Write the system of equations as an augmented matrix. The system is: $ \begin{align*} 4x + 2y + 3z &= 6 \\ x + y + z &= 3 \\ 5x + y + 2z &= 5 \end{align*} $. The augmented matrix is: $ \begin{bmatrix} 4 & 2 & 3 & | & 6 \\ 1 & 1 & 1 & | & 3 \\ 5 & 1 & 2 & | & 5 \end{bmatrix} $.

Use row operations to get a leading 1 in the first row, first column. This can be done by swapping Row 1 and Row 2: $ \begin{bmatrix} 1 & 1 & 1 & | & 3 \\ 4 & 2 & 3 & | & 6 \\ 5 & 1 & 2 & | & 5 \end{bmatrix} $.

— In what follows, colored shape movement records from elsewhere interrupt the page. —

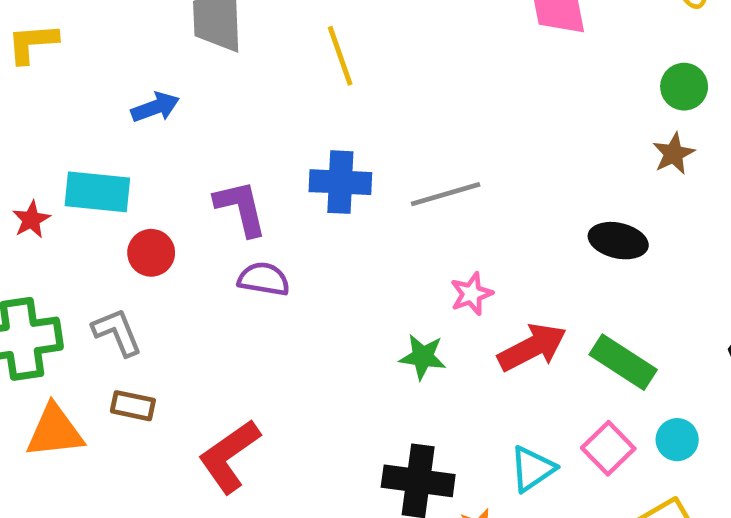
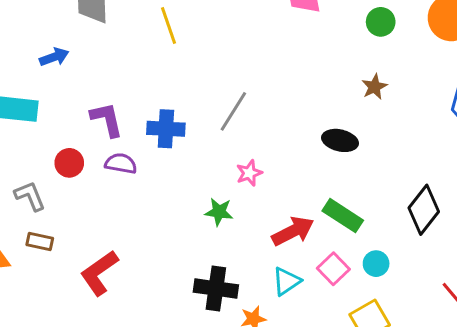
green circle: (684, 87) -> (381, 22), moved
blue cross: (340, 182) -> (166, 129), moved
gray line: (446, 194) -> (233, 111), turned -42
red circle: (151, 253) -> (69, 163), moved
red arrow: (532, 347) -> (293, 231), moved

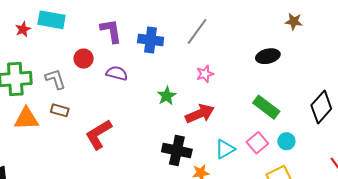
brown star: (374, 87) -> (294, 21), turned 30
black ellipse: (340, 140) -> (268, 56), turned -30
purple semicircle: (121, 163) -> (117, 73), moved
green star: (219, 212) -> (167, 96), moved, turned 30
red arrow: (293, 231) -> (200, 114), moved

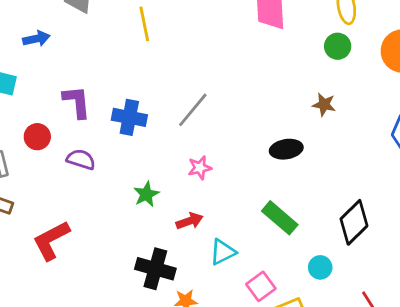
red arrow: (200, 114) -> (189, 221), size x0.7
cyan circle: (286, 141) -> (320, 267), moved
pink square: (257, 143) -> (261, 286), moved
cyan triangle: (225, 149) -> (223, 252), moved

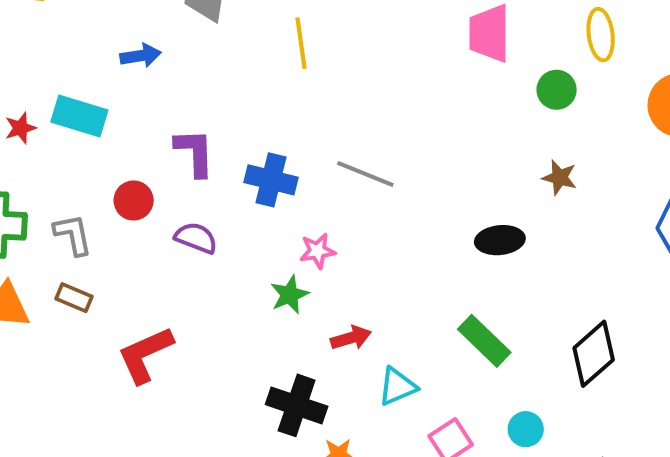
green circle: (338, 46) -> (557, 90), moved
gray line: (193, 110) -> (365, 174), turned 69
pink star: (200, 168) -> (317, 251), moved
cyan circle: (320, 267) -> (526, 429), moved

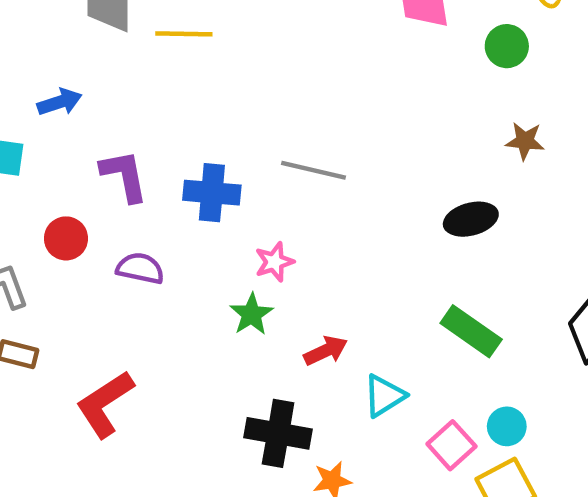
yellow line: (301, 43) -> (184, 34), moved, turned -72
blue arrow: (141, 56) -> (60, 102), moved
cyan circle: (526, 429) -> (507, 426), moved

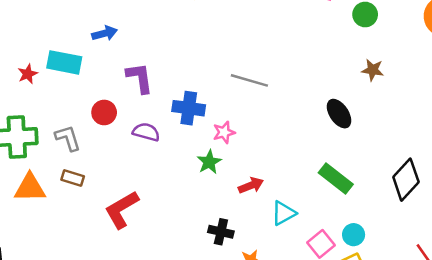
blue cross: (212, 193) -> (189, 108), moved
black ellipse: (471, 219) -> (339, 114), turned 68
black cross: (278, 433) -> (221, 232), size x0.7

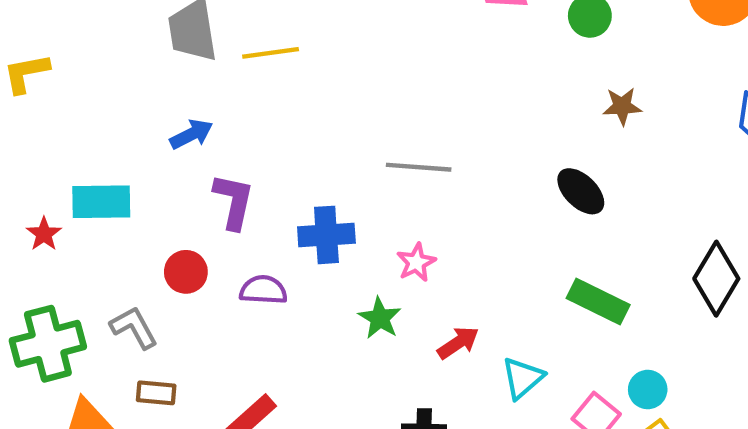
blue arrow: (105, 33) -> (191, 134), moved
purple L-shape: (140, 78) -> (234, 201), turned 32
pink star: (224, 132) -> (416, 262), moved

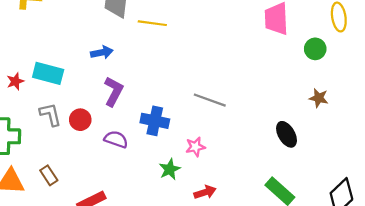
gray L-shape: (134, 328) -> (50, 114), moved
brown rectangle: (156, 393) -> (49, 175), turned 36

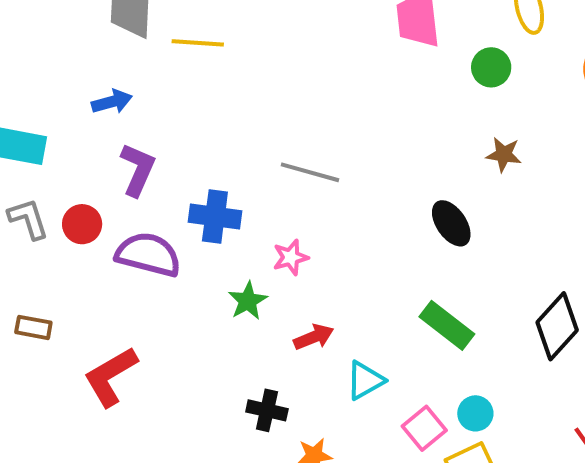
purple semicircle: (116, 139) -> (148, 254), size x1.5
brown rectangle: (49, 175) -> (33, 327), turned -42

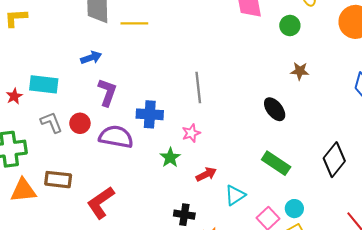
gray line: (310, 172) -> (198, 88), turned 72
brown rectangle: (33, 327) -> (58, 180), size x1.4

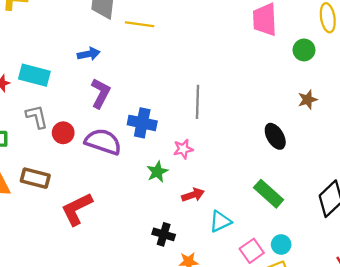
brown star: (300, 71) -> (308, 100), turned -30
red circle: (80, 123) -> (63, 133), moved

Eliminate the first column below the leading 1 by replacing Row 2 with Row 2 minus 4 times Row 1, and Row 3 with Row 3 minus 5 times Row 1: $ \begin{bmatrix} 1 & 1 & 1 & | & 3 \\ 0 & -2 & -1 & | & -6 \\ 0 & -4 & -3 & | & -10 \end{bmatrix} $.

Get a leading 1 in the second row, second column by dividing Row 2 by -2: $ \begin{bmatrix} 1 & 1 & 1 & | & 3 \\ 0 & 1 & \frac{1}{2} & | & 3 \\ 0 & -4 & -3 & | & -10 \end{bmatrix} $.

Eliminate the second column below the leading 1 by replacing Row 3 with Row 3 plus 4 times Row 2: $ \begin{bmatrix} 1 & 1 & 1 & | & 3 \\ 0 & 1 & \frac{1}{2} & | & 3 \\ 0 & 0 & -1 & | & 2 \end{bmatrix} $.